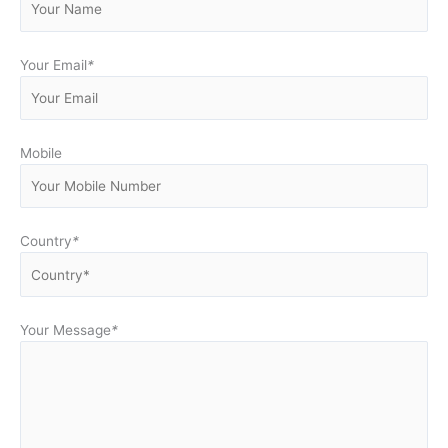
Your Email
*
Mobile
Country
*
Your Message
*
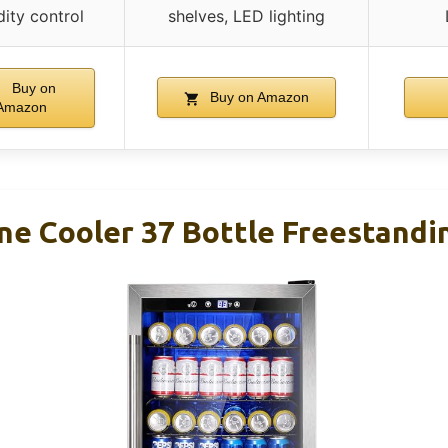
ity control
shelves, LED lighting
Buy on
Buy on Amazon
Amazon
ne Cooler 37 Bottle Freestandi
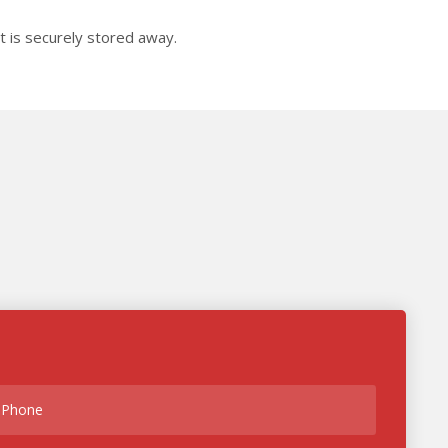
it is securely stored away.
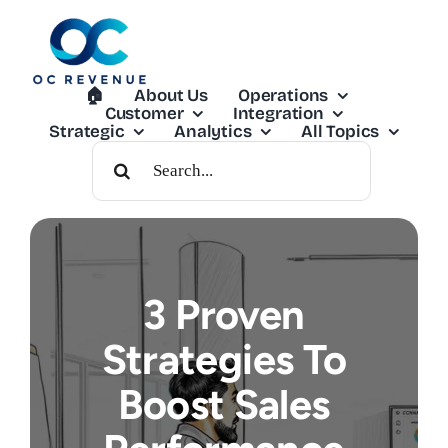
Skip
to
content
🏠︎
About Us
Operations
Customer
Integration
Strategic
Analytics
All Topics
Search
For:
3 Proven
Strategies To
Boost Sales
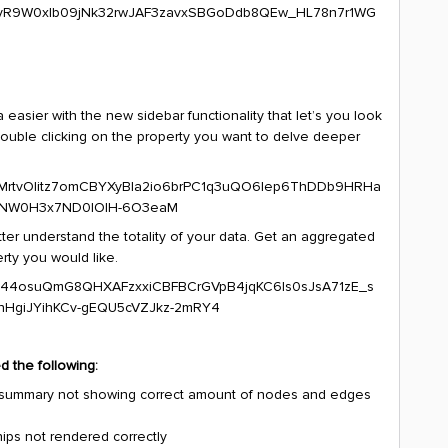
asier with the new sidebar functionality that let’s you look
 double clicking on the property you want to delve deeper
tter understand the totality of your data. Get an aggregated
rty you would like.
d the following:
 in summary not showing correct amount of nodes and edges
hips not rendered correctly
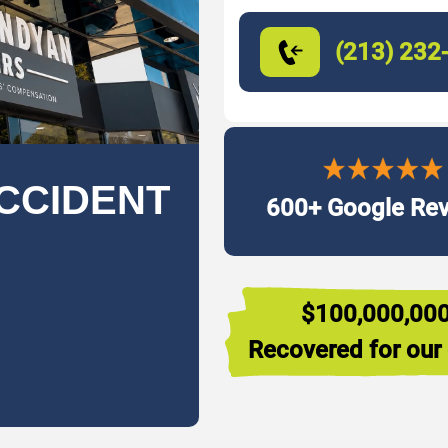
(213) 232
CCIDENT
600+ Google Re
$100,000,00
Recovered for our 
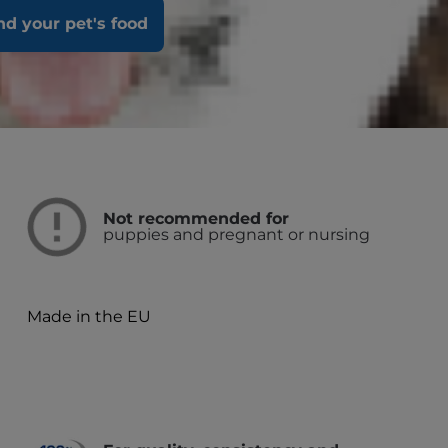
ity to run, walk and jump.
nd your pet's food
Not recommended for
puppies and pregnant or nursing
Made in the EU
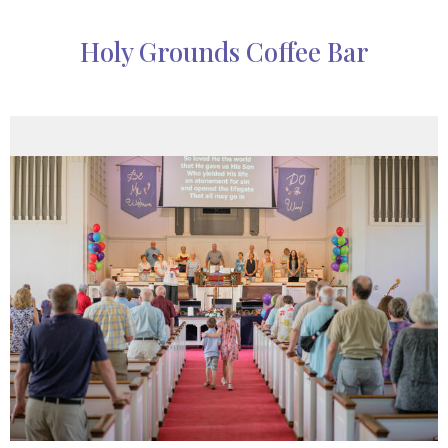
Holy Grounds Coffee Bar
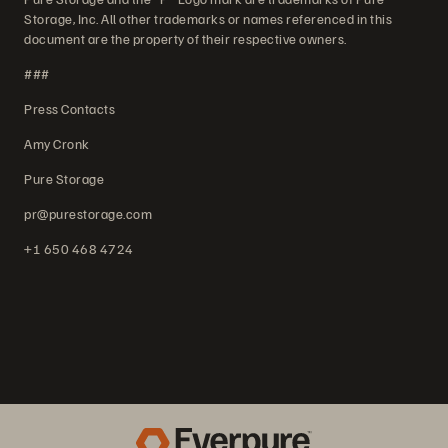
Storage, Inc. All other trademarks or names referenced in this
document are the property of their respective owners.
###
Press Contacts
Amy Cronk
Pure Storage
pr@purestorage.com
+1 650 468 4724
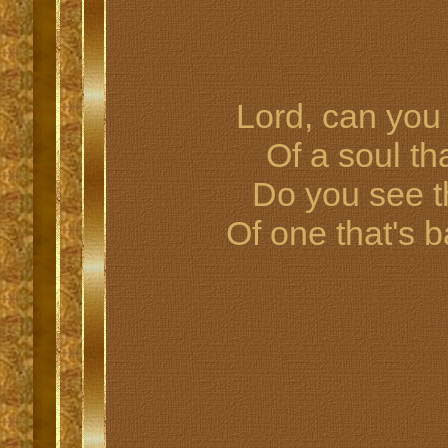
Lord, can you 
Of a soul t
Do you see 
Of one that's 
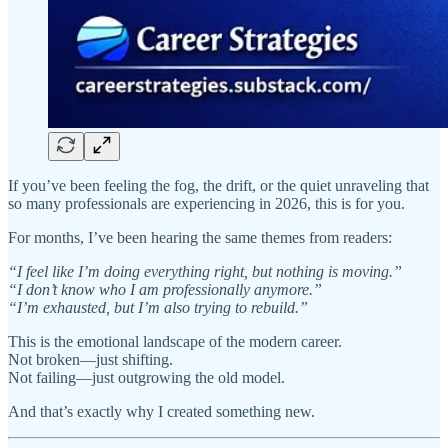
If you’ve been feeling the fog, the drift, or the quiet unraveling that
so many professionals are experiencing in 2026, this is for you.
For months, I’ve been hearing the same themes from readers:
“I feel like I’m doing everything right, but nothing is moving.”
“I don’t know who I am professionally anymore.”
“I’m exhausted, but I’m also trying to rebuild.”
This is the emotional landscape of the modern career.
Not broken—just shifting.
Not failing—just outgrowing the old model.
And that’s exactly why I created something new.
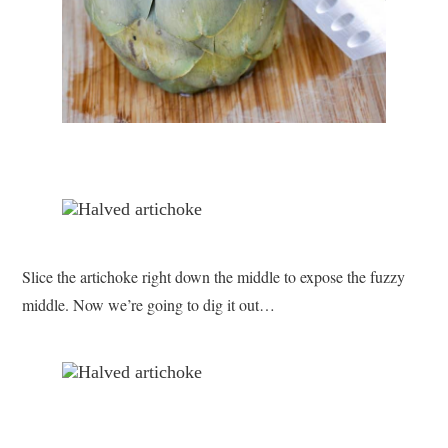
Slice the artichoke right down the middle to expose the fuzzy
middle. Now we’re going to dig it out…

TASK PROMPT: The answer must be the full listing above, copied exactly, with no pictures in it.

ANSWER SPACE:
Your Email
*
Mobile
Country
*
Your Message
*
ity control
shelves, LED lighting
Buy on
Buy on Amazon
Amazon
ne Cooler 37 Bottle Freestandi
it is securely stored away.
Skip
to
content
🏠︎
About Us
Operations
Customer
Integration
Strategic
Analytics
All Topics
Search
For:
3 Proven
Strategies To
Boost Sales
asier with the new sidebar functionality that let’s you look
 double clicking on the property you want to delve deeper
tter understand the totality of your data. Get an aggregated
rty you would like.
d the following:
 in summary not showing correct amount of nodes and edges
hips not rendered correctly
(213) 232
CCIDENT
600+ Google Re
$100,000,00
Recovered for our 
ity to run, walk and jump.
nd your pet's food
Not recommended for
puppies and pregnant or nursing
Made in the EU
Holy Grounds Coffee Bar
Storage, Inc. All other trademarks or names referenced in this
document are the property of their respective owners.
###
Press Contacts
Amy Cronk
Pure Storage
pr@purestorage.com
+1 650 468 4724
Lord, can you 
Of a soul t
Do you see 
Of one that's 
If you’ve been feeling the fog, the drift, or the quiet unraveling that
so many professionals are experiencing in 2026, this is for you.
For months, I’ve been hearing the same themes from readers:
“I feel like I’m doing everything right, but nothing is moving.”
“I don’t know who I am professionally anymore.”
“I’m exhausted, but I’m also trying to rebuild.”
This is the emotional landscape of the modern career.
Not broken—just shifting.
Not failing—just outgrowing the old model.
And that’s exactly why I created something new.
Slice the artichoke right down the middle to expose the fuzzy
middle. Now we’re going to dig it out…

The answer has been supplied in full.